Common native Vitis species cited in Pennsylvania lists include: Vitis aestivalis (summer grape) and Vitis riparia (riverbank grape).
1682–1683
William Penn’s Bordeaux vine experiment
William Penn, the founder of Pennsylvania, arrives with Bordeaux (Vitis vinifera) vine cuttings and plants near Lemon Hill, Pennsylvania.
Bugs, disease, and humidity make it a struggle, but the story becomes a hybrid moment: Vitis vinifera pollen meets native Vitis labrusca (“fox grapes”), creating a new hybrid species that was cultivated by Penn’s son’s gardener in 1683.
1683
A Good Claret shows up in early Pennsylvania
In one of the earliest named winemaking notes in Pennsylvania, Thomas Pinney records that Huguenot Gabriel Rappel, made a “good claret”* that pleased William Penn.
*Claret is a British term for Red Bordeaux style wine
1700s
Philly had a Madeira Habit
Because Philadelphia was a major Atlantic port, imported wines were part of daily life for the elite, and Madeira (the fortified wine built for ocean voyages) became a colonial favorite.
That push-pull of imported wines vs. grapes that thrive in Pennsylvania vineyards allows PA to celebrate native/hybrid grapes while still creating European-style wines.
Fun fact: A 1778 City Tavern dinner bill in Philadelphia for 270 people listed 522 bottles of Madeira (plus port, punch, grog, etc.).
1787
First commercial vineyards led by a Frenchman
Right after the Revolution, a French-born wine evangelist named Pierre Legaux bought property at Spring Mill outside Philadelphia (1786) and started planting a serious vineyard in 1787 with French vines, one of the earliest commercial moves in the state’s wine history.
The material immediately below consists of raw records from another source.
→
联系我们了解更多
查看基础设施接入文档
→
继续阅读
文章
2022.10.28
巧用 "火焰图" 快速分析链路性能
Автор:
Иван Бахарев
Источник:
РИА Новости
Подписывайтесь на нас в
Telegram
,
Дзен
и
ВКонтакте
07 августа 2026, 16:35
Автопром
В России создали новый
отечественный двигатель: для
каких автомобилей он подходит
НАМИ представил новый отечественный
This was post-Revolution America, when people were hungry for homegrown everything. That change is the first draft of Pennsylvania’s modern wine mindset: bigger plantings, real investment, and wine built for a market, not just a backyard brag.
Mid–late 1800s
The Lake Erie grape belt boom
The grape belt, spanning northwestern Pennsylvania and western New York, saw a major expansion in the late 1800s. Lake Erie made grape growing unusually reliable, while Welch’s (the grape juice company) arrival in nearby Westfield in 1897 created powerful new demand for Concord grapes. Together, those forces helped turn the region into a commercial grape-growing powerhouse that would shape both juice and wine production for decades.
1920–1933
Prohibition: wineries collapse, vineyards pivot
Prohibition slams the brakes on legal winemaking; growers and processors lean harder into juice/processing to survive, especially in the Lake Erie belt.
Mid 1900s
Juice pays the bills
A major marketing shift hits: by about 1940, nearly 100% of Concord grapes from the grape belt went into grape juice, with some further processed into jelly/soft drinks.
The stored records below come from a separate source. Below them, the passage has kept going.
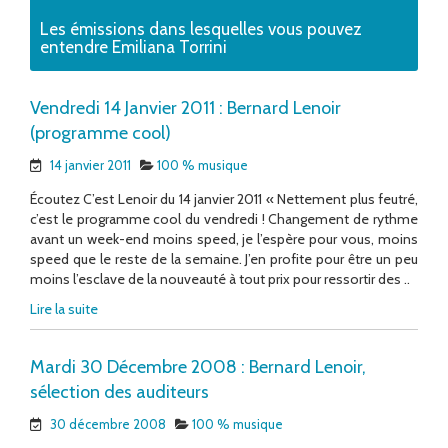
Les émissions dans lesquelles vous pouvez
entendre Emiliana Torrini
Vendredi 14 Janvier 2011 : Bernard Lenoir
(programme cool)
14 janvier 2011
100 % musique
Écoutez C’est Lenoir du 14 janvier 2011 « Nettement plus feutré,
c’est le programme cool du vendredi ! Changement de rythme
avant un week-end moins speed, je l’espère pour vous, moins
speed que le reste de la semaine. J’en profite pour être un peu
moins l’esclave de la nouveauté à tout prix pour ressortir des ..
Lire la suite
Mardi 30 Décembre 2008 : Bernard Lenoir,
sélection des auditeurs
30 décembre 2008
100 % musique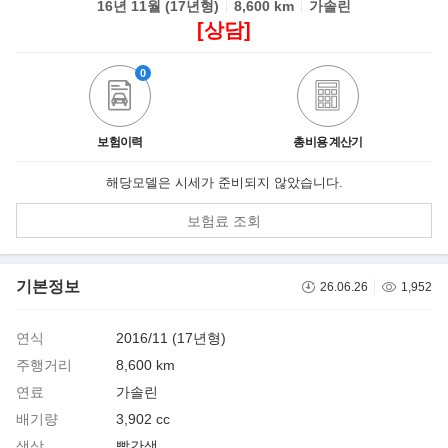
16년 11월 (17년형)
8,600 km
가솔린
[상담]
0
보험이력
총비용 계산기
해당모델은 시세가 준비되지 않았습니다.
보험료 조회
기본정보
26.06.26
1,952
연식
2016/11 (17년형)
주행거리
8,600 km
연료
가솔린
배기량
3,902 cc
색상
빨간색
This is why vineyards survived even when wine didn’t. PA’s grape economy stayed alive which later made a wine comeback possible.
1968–1969
The modern reboot
The Limited Winery Act (1968) is widely credited as the turning point that made modern PA wine viable, enabling limited wineries to sell more directly; early modern licenses followed soon after. This leads to the birth of tasting rooms, wine trails, and winery sales, and the kind of local wine culture consumers actually experience.
1982-1985
AVAs Arrive
Pennsylvania’s early AVA wave gives drinkers a map to follow: Lancaster Valley (1982), Lake Erie (1983), Central Delaware Valley (1984), Cumberland Valley (1985).
2008
Southeastern PA steps onto the stage
Lehigh Valley became an AVA in 2008, reflecting the growth of serious vineyard work beyond the historic Lake Erie engine.
Today
Five AVAs + a best of both worlds identity
Pennsylvania has five AVAs and a split personality that’s actually a perk: native/hybrid strength + European grapes in the right sites.
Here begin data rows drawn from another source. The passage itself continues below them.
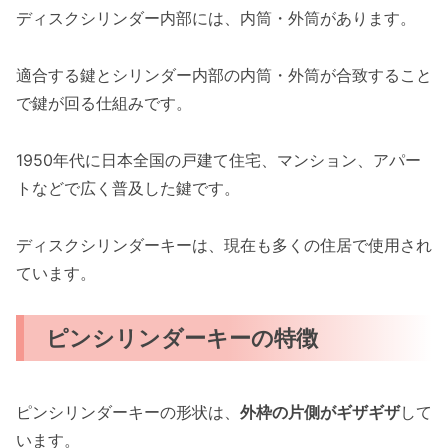
ディスクシリンダー内部には、内筒・外筒があります。
適合する鍵とシリンダー内部の内筒・外筒が合致すること
で鍵が回る仕組みです。
1950年代に日本全国の戸建て住宅、マンション、アパー
トなどで広く普及した鍵です。
ディスクシリンダーキーは、現在も多くの住居で使用され
ています。
ピンシリンダーキーの特徴
ピンシリンダーキーの形状は、
外枠の片側がギザギザ
して
います。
Pennsylvania is one of the few places where you can drink across the spectrum, from American fruit to serious, site-driven experiments, and it all makes sense once you know the history.
Pennsylvania also has 6 Pennsylvania Viticultural Areas (PVA), that are unique grape-growing regions identified by their distinct geographic and climatic features.